Ten aanzien van de grondwaterkwaliteit zijn de onderzochte alternatieven en varianten in het MER niet onderscheidend. Een belangrijk aandachtspunt is de uitspoeling van fosfaat die als gevolg van grondwaterstandstijgingen versterkt zou kunnen worden. Ook op basis van de milieuvriendelijke inrichting van het waterhuishoudkundig systeem van het plangebied is dit effect niet uit te sluiten. Met betrekking tot het aanwezige slib worden geen problemen verwacht ten aanzien van het ijzergehalte. Dit is eveneens het geval met betrekking tot de nikkel- en arseenconcentraties, omdat deze stoffen van nature in zeer lage concentraties in Nederland voorkomen. Onbekend is of het grondwater in Emmen (antropogeen) vervuild is met deze zware metalen. In de gebruikte waterkwaliteitsgegevens zijn daar geen aanwijzingen voor gevonden. Er wordt vooralsnog niet verwacht dat het aanwezige slib zich kan ontwikkelen tot chemisch afval. Aanbevolen wordt om het diepe grondwater nader te onderzoeken, waarbij specifiek de concentratie zware metalen wordt gemeten.

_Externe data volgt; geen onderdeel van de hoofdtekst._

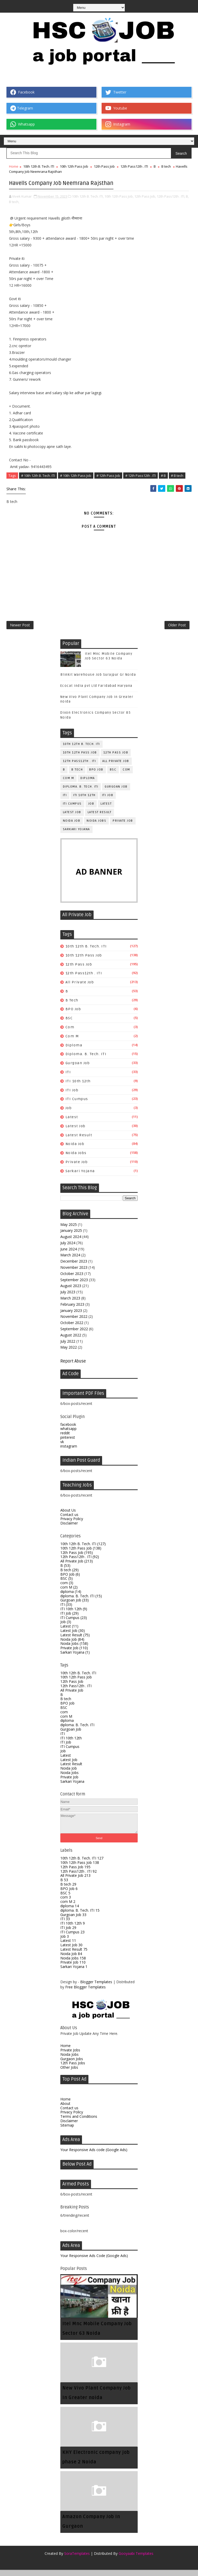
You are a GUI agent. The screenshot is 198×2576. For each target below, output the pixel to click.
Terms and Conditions (78, 2122)
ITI (65, 801)
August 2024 (70, 1242)
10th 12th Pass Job (74, 166)
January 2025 (71, 1236)
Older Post (177, 628)
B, (187, 194)
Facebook (22, 92)
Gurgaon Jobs (71, 2064)
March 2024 (70, 1261)
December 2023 (73, 1267)
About (65, 2109)
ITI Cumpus (72, 810)
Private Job (123, 827)
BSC (113, 775)
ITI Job (107, 801)
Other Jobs (69, 2073)
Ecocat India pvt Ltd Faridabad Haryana (96, 692)
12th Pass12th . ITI (134, 166)
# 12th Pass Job (108, 473)
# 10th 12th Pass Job (75, 473)
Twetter (115, 92)
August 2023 (70, 1291)
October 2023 (71, 1279)
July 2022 (67, 1347)
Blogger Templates (96, 1987)
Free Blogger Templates (85, 1992)
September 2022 (74, 1334)
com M (68, 784)
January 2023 (71, 1316)
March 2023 (70, 1304)
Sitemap (67, 2131)
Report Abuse (73, 1367)
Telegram (21, 108)
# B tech (177, 473)
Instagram (117, 124)
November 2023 (73, 1273)
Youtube (116, 108)
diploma (87, 784)
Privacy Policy (71, 1524)
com (126, 775)
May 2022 (68, 1353)
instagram (68, 1452)
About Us (68, 1516)
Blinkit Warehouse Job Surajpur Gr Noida (98, 681)
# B (163, 473)
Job (91, 810)
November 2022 (73, 1322)
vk (62, 1447)
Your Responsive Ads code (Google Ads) (93, 2155)
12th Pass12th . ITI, (171, 194)
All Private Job (115, 767)
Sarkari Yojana (76, 835)
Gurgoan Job (116, 793)
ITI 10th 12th (84, 801)
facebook (68, 1430)
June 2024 (68, 1254)
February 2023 (72, 1310)
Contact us (69, 1520)
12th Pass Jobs (72, 2069)
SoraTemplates (77, 2559)
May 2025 (68, 1230)
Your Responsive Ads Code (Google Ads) (94, 2261)
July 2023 (67, 1298)
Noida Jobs (96, 827)
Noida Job (71, 827)
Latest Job (72, 818)
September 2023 (74, 1285)
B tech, (14, 200)
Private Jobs (70, 2055)
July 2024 (67, 1248)
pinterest (67, 1443)
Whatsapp (22, 124)
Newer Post (20, 628)
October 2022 (71, 1328)
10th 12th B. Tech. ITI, (88, 194)
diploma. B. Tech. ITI (80, 793)
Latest (106, 810)
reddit (65, 1438)
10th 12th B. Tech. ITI (38, 166)
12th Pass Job (104, 166)
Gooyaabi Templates (136, 2559)
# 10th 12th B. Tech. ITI (38, 473)
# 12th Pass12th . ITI (140, 473)
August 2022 (70, 1340)
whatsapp (68, 1434)
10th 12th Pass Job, (119, 194)
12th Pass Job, (145, 194)
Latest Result (100, 818)
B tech (166, 166)
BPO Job (96, 775)
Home (13, 166)
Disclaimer (69, 1529)
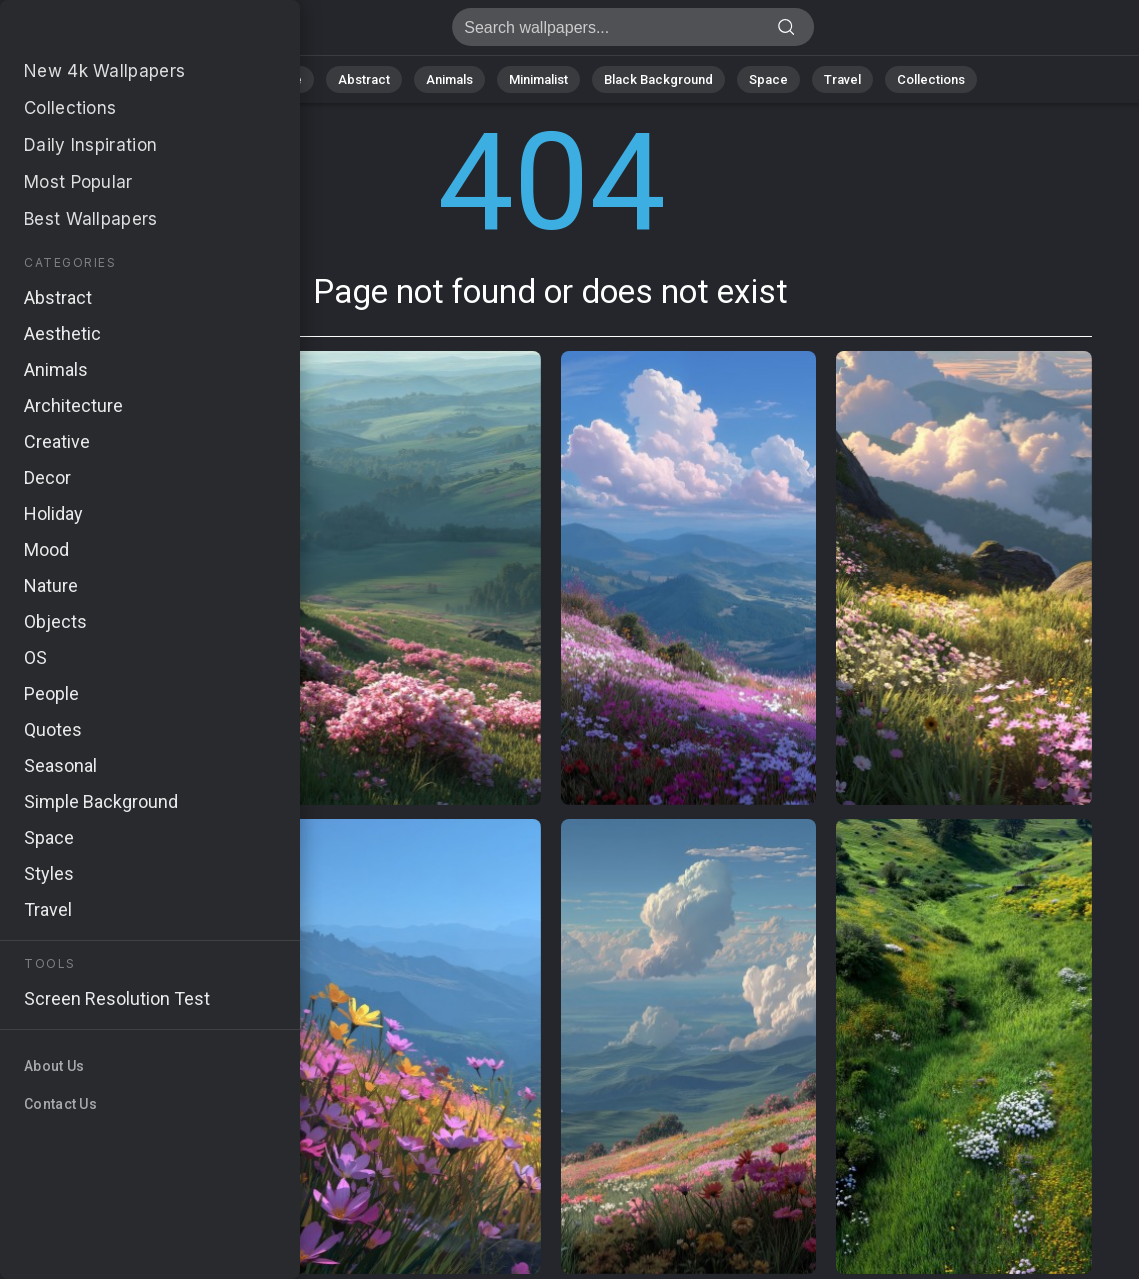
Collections (931, 79)
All (218, 79)
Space (768, 79)
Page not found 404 (120, 32)
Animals (449, 79)
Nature (282, 79)
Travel (842, 79)
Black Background (658, 79)
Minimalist (538, 79)
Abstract (364, 79)
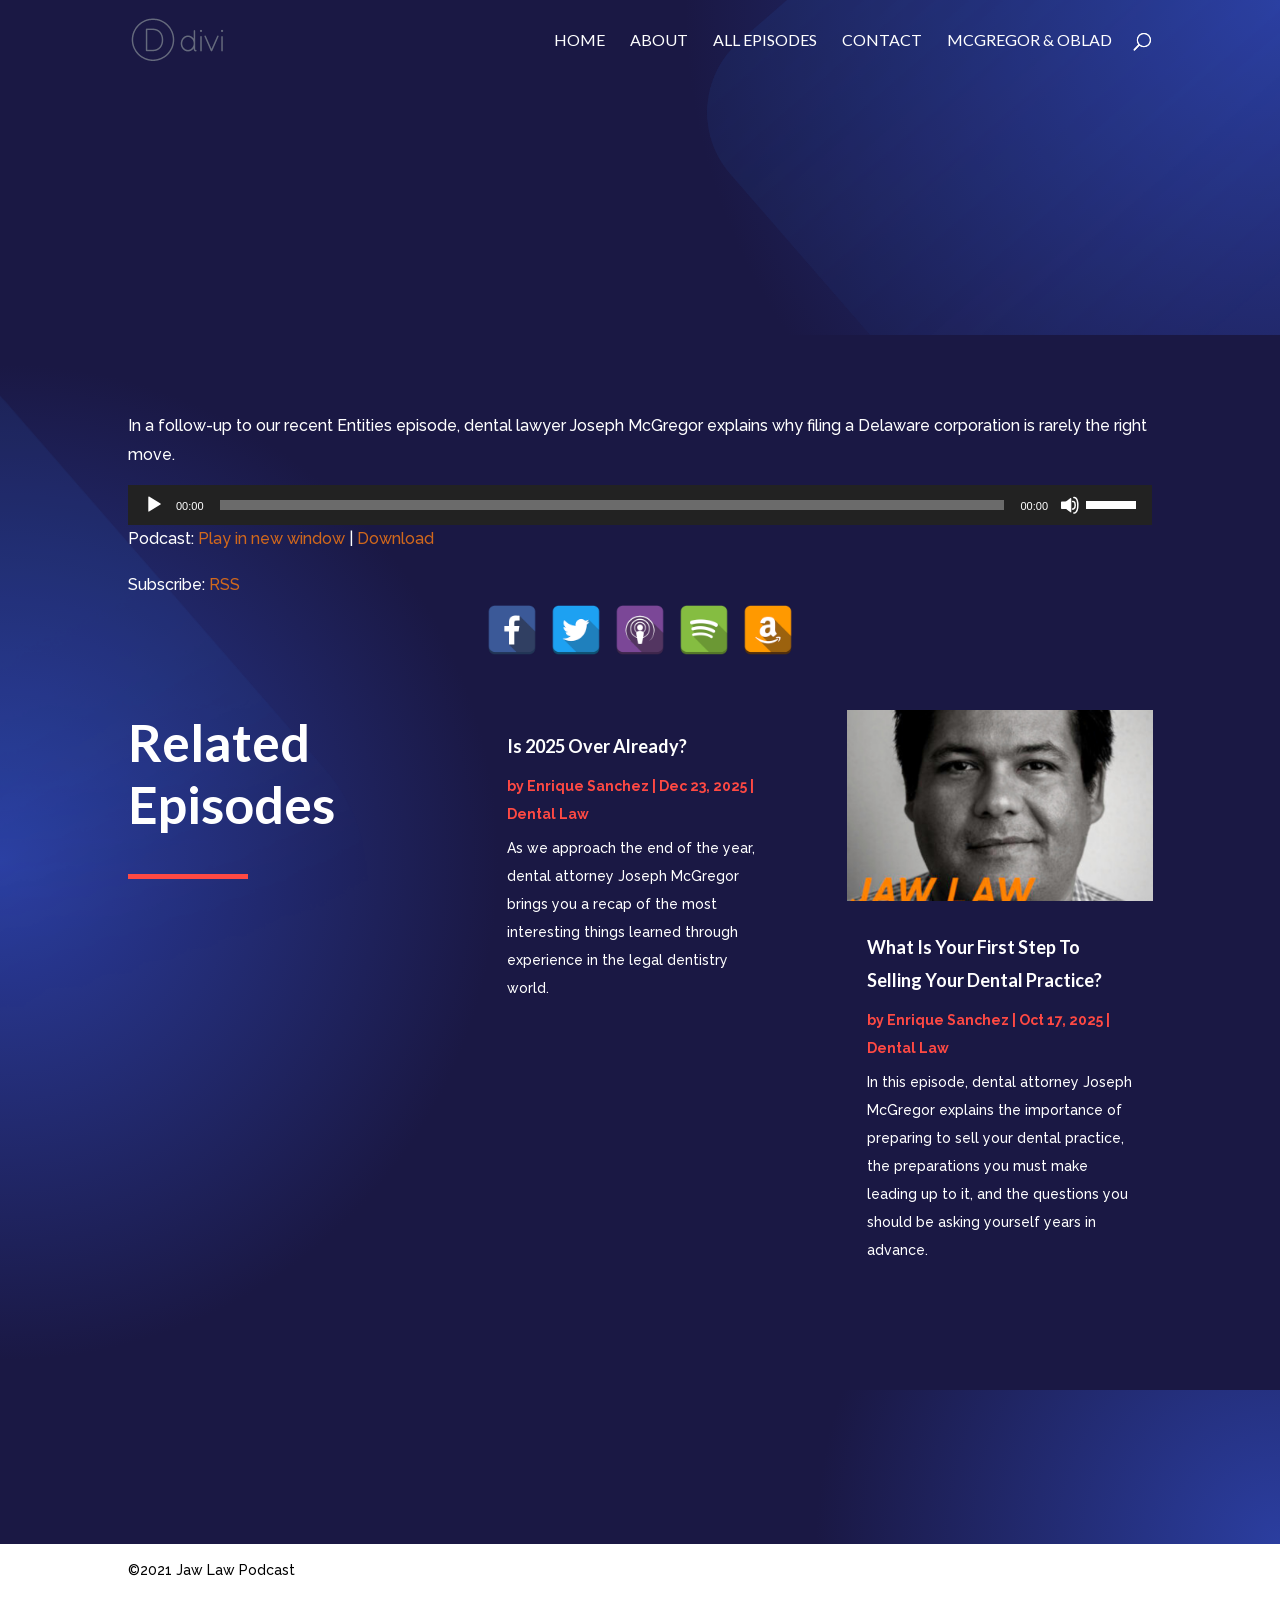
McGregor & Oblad (1029, 41)
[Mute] (1070, 505)
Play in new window (271, 538)
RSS (224, 584)
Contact (882, 41)
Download (395, 538)
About (659, 41)
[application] (640, 505)
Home (579, 41)
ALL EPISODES (765, 41)
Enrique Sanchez (588, 786)
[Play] (154, 505)
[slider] (612, 505)
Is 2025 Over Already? (597, 746)
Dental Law (548, 814)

Voor de nieuwe bebouwing wordt gestreefd naar het gebruik van duurzame, niet-uitloogbare bouwmaterialen (dus geen zink, lood, koper en PAK's-houdende materialen) om diffuse verontreiniging van water en bodem te voorkomen. Indien desondanks gebruik wordt gemaakt van uitlogende materialen, worden deze voorzien van een coating.

Verdroging

In het plan worden hogere oppervlaktewaterstanden gerealiseerd dan die momenteel door het waterschap worden gehandhaafd. Tevens wordt water gebufferd. Hierdoor wordt niet alleen aan de tot op heden optredende verdroging een halt toegeroepen maar tevens een verbetering ingezet.

Natte natuur

De ontwikkeling en het beleefbaar maken van (natte) natuur is één van de doelstellingen van dit plan. De inrichting wordt zodanig vormgegeven dat deze (natte) natuur zich goed kan ontwikkelen. Zie voor de uitwerking hiervan het Inrichting en Beheerplan.

Vervolgstappen

Om een goede inrichting te waarborgen, zijn de relevante uitgangspunten opgenomen in een inrichtings- en beheerplan. Verder dient voor alle aanpassingen aan het bestaande watersysteem een vergunning te worden aangevraagd op grond van de Keur van het Waterschap Velt en Vecht.

Plankaart

De hoofdwatergangen, die zich binnen het plangebied bevinden, zijn op de plankaart bestemd als 'Water'.

Conclusie

De ontwikkeling, die door het bestemmingsplan mogelijk wordt gemaakt, heeft gevolgen voor de waterhuishoudkundige situatie. De waterhuishoudkundige aspecten voor de bestaande situatie zijn afdoende onderzocht en in beeld gebracht. Ook voor de toekomstige situatie zijn de waterhuishoudkundige aspecten met bijbehorende opties voldoende onderzocht, in beeld gebracht en gemotiveerd. De definitieve vormgeving van de waterhuishouding en de inrichting van het watersysteem hangt mede af van de lopende vergunningaanvragen en gesprekken met de waterbeheerders.